Andrea Siotto | When data online is a complete mess.

When data online is a complete mess.

Sometimes we find data gems that are unusable for analysis or even unfriendly for research. One of such gems is the lifelong labor of love of https://www.joebaugher.com/. Well hidden behind a 1990s façade is a lifelong project to document all the serial numbers of military aircrafts produced in the U.S. from 1908 to now. Meticulous years of research created a beefy archive of serial numbers, often annotated with very useful commentaries on the life of the airplane and his fate.

The data, however, is less than friendly. There is not any trace of modern standards and not only it is presented like a 1980s published data report, but it even escapes the normal html tag system with a baffling use of the <pre> tag. Clearly the rationale is to maintain the formatting of some kind of .txt or word file.

The organization of the Data by visual indentation.

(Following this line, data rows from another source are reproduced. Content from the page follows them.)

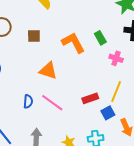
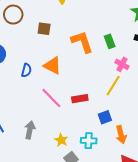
yellow line: (116, 92) -> (113, 86), moved
red rectangle: (90, 98) -> (80, 99), moved
blue semicircle: (28, 101) -> (26, 70), moved

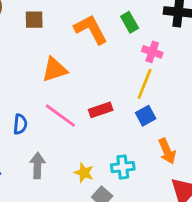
orange triangle: (52, 66) -> (55, 70), turned -36
blue semicircle: (26, 70) -> (20, 124), moved
blue square: (105, 117) -> (146, 116), moved

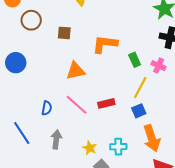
green rectangle: (130, 22) -> (135, 60), moved
orange L-shape: (91, 29) -> (105, 44), turned -60
pink cross: (152, 52) -> (159, 66), moved
orange arrow: (167, 151) -> (152, 138), size x1.4

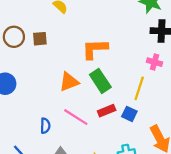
brown square: (64, 33) -> (40, 39), moved
green rectangle: (135, 60) -> (100, 81), moved, size x1.5
blue square: (139, 111) -> (129, 114), moved, turned -32

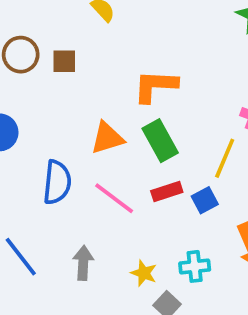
blue square: (129, 114) -> (205, 200), turned 32
blue semicircle: (45, 126) -> (57, 182), moved, size x1.6

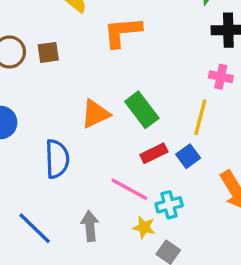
orange L-shape: (155, 86) -> (122, 32), moved
pink line: (114, 198) -> (129, 189), moved
cyan cross: (195, 266) -> (169, 205), moved

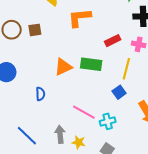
green rectangle: (142, 110) -> (91, 64), turned -45
red rectangle: (154, 153) -> (113, 41), moved
blue semicircle: (57, 159) -> (40, 94), size x0.6
yellow star: (144, 227) -> (79, 142), moved

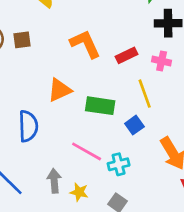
orange L-shape: (79, 18) -> (85, 44), moved, turned 70
green rectangle: (91, 64) -> (100, 106), moved
yellow line: (126, 69) -> (145, 94), turned -35
blue semicircle: (40, 94) -> (28, 126), size x1.6

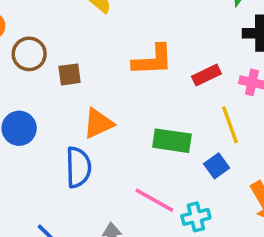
brown square: (22, 40) -> (70, 74), moved
orange L-shape: (85, 44) -> (153, 60), turned 112
orange triangle: (60, 90) -> (98, 123), moved

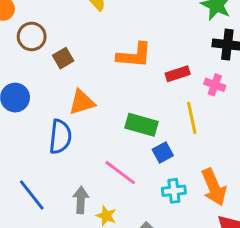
brown square: (70, 74) -> (63, 58), turned -30
blue square: (217, 166) -> (163, 152), moved
cyan cross: (196, 217) -> (174, 191), moved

If we want to organize the data in a coherent and clean way, we have to do TEXTSCRAPING! Ah, the lovely nightmare of teach a computer to read formatting designed for human eyes and brains!

The whole archive is organized logically, but only by visual indentation. Blocks of content can pertain to a single serial number or to a bunch of them grouped together. Lines in these blocks can be commentary on the whole block or descriptions of a single serial, which can be single line or multiline. Years are sometimes at the top of the page, some other times they are not.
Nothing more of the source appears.